Though all 300 bones won't be ready until the year 2000, a handful
of Sue is already being put to use at the impatient museum: An exhibit
entitled "Sue Uncrated" opened this month with free admission for
anyone else named Sue.
The two corporate mammoths that supplied much of the money for the
purchase, Disney and McDonald's, will make three full-size reproductions
- two for a millennial tour, the third for Disney World's Dinoland.
"This sends a bad message," says Donald Wolberg, a paleontologist at
the Academy of Natural Sciences in Philadelphia. "It puts a price tag on
knowledge. McDonald's is selling burgers, Disney's selling Dinoland.

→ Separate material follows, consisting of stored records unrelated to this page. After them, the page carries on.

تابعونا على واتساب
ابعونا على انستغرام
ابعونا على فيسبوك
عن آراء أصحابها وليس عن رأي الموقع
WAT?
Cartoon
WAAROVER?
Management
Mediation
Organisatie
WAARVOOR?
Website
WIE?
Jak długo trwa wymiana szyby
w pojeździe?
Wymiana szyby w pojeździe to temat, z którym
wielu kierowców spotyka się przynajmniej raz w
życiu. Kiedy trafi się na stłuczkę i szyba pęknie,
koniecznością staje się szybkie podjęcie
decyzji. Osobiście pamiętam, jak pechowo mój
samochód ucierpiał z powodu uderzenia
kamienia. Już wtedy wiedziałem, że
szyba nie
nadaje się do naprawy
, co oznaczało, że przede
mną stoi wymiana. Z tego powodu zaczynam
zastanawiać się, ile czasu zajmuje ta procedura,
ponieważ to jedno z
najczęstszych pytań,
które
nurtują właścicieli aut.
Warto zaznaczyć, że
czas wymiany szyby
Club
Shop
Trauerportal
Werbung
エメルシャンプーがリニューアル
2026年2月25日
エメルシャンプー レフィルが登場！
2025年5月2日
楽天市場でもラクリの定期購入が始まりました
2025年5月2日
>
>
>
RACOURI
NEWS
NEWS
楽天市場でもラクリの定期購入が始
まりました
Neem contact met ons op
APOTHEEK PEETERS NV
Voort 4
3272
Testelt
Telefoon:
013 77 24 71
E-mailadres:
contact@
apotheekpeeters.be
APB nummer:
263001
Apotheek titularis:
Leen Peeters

Meanwhile, there's less than a million dollars spent a year in the whole
world on paleontology research."
Wolberg is the father of Dinofest. He held a Dinofest in Tempe,
Ariz., and a second Dinofest in Bloomington, Ind. His third Dinofest
will run for a month in Philadelphia, starting March 27, sponsored by
the Academy of Natural Sciences, which will reopen its Dinosaur Hall at
the same time after a $4-million renovation.

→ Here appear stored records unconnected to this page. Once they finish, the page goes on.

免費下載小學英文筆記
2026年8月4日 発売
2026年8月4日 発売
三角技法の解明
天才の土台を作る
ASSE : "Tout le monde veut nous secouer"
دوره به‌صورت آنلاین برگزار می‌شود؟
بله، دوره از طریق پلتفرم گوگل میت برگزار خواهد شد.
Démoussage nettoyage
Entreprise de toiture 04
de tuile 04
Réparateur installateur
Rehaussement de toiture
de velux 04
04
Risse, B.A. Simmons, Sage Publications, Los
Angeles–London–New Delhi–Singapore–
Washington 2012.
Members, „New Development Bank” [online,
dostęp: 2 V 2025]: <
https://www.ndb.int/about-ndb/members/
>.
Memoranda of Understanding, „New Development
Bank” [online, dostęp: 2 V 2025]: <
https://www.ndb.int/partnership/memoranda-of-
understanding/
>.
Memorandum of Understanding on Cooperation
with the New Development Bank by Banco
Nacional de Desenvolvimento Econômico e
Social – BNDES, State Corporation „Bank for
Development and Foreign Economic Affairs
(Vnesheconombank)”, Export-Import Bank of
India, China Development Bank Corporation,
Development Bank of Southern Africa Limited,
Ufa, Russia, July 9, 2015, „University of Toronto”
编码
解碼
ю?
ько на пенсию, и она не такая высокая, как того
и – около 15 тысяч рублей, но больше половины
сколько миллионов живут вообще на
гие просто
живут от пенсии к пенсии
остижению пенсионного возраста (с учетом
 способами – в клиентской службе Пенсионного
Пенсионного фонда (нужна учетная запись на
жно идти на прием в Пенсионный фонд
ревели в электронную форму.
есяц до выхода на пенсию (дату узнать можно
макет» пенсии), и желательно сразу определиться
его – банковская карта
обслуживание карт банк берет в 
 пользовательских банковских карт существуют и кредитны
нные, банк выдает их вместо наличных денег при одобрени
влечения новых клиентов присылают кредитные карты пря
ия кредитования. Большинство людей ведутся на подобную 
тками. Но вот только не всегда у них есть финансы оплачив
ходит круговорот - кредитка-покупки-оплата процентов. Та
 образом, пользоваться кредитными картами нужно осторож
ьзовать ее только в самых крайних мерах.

"Dinofest will be the largest collection of dinosaurs ever exhibited
in one place anywhere in the world: 100 individual, complete dinosaurs,
and 100 more spare parts - skulls and legs," Wolberg says. "I've got
dinosaurs coming from around the world - from Mongolia, from Africa."

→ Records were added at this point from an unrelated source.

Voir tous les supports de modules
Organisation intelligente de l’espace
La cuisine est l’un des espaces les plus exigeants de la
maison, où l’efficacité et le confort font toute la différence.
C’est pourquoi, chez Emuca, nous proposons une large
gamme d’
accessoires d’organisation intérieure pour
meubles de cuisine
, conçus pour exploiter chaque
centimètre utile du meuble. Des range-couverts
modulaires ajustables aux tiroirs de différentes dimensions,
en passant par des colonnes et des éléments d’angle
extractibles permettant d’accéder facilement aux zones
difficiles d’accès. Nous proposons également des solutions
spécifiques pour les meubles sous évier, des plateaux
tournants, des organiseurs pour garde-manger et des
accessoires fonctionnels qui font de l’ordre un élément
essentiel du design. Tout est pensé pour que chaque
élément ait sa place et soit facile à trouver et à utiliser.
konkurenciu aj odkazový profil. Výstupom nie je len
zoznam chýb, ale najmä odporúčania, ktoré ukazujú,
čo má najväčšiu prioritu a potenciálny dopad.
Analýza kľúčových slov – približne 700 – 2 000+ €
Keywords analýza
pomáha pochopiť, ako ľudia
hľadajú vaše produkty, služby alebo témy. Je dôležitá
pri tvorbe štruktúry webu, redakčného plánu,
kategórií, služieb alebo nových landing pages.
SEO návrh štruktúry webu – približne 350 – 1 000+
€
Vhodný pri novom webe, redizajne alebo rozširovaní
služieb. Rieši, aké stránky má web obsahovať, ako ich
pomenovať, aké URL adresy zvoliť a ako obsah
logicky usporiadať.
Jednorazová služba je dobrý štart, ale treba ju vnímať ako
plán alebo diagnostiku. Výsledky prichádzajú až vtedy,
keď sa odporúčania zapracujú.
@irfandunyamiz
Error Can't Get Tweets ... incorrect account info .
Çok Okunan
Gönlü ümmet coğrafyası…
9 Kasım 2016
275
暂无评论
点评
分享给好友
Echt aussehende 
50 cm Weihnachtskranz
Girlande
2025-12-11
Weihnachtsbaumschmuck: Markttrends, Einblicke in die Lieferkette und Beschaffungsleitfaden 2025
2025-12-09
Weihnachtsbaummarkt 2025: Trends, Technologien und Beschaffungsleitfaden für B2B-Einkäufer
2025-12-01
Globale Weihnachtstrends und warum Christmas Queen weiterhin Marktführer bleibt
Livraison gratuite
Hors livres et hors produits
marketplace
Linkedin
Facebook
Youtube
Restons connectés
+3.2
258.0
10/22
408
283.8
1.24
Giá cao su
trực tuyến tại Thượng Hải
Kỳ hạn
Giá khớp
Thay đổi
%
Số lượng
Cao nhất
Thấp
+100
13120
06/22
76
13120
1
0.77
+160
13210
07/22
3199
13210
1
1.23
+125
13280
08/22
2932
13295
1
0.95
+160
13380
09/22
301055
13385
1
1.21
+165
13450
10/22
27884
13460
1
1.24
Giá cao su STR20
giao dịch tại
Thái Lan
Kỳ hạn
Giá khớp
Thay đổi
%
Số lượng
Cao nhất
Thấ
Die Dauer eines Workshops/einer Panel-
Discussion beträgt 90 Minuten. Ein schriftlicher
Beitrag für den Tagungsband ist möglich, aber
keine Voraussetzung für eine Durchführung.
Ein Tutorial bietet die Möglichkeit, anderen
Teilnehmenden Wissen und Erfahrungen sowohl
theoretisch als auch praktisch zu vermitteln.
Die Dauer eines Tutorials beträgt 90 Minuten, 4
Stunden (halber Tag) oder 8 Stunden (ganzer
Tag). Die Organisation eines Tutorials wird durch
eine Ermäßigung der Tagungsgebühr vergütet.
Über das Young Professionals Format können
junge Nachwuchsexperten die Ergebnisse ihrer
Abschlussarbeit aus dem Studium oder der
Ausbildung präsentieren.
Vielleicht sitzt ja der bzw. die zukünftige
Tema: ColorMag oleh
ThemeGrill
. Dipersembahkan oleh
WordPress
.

Dinofest promises to be, as one insider puts it, "a weird hybrid of
academics and commercialism" - a scientific symposium with a keynote
address by Stephen Jay Gould, coupled with a dinosaur art show and a
"Dinofeast banquet . . . only food that was available during the age of
the dinosaurs: things like ferns, alligator, shark, twigs and nuts."
Those untrained in paleontology and marketing might not understand
the distinction between Dinofest and Dinoland. But Wolberg is adamant:
"Dinofest uses the popularity of dinosaurs to get across principles of
science."
Meanwhile, at the American Museum of Natural History in Manhattan,
which exactly 100 years ago unearthed the first of its 2,000 dinosaur
fossils - "the world's largest and most important collection,"
according to the museum, although only about 100 specimens are on
display in the recentlyrenovated halls - a barosaurus makes a low
roar, a subtle hiss, a piercing screech. This, though, is just part of a
three-minute animated video, which argues that dinosaur sounds are only
one of the many things about dinosaurs that their fossils can't tell us.
There's less debate over what dinosaur fossils say about humans.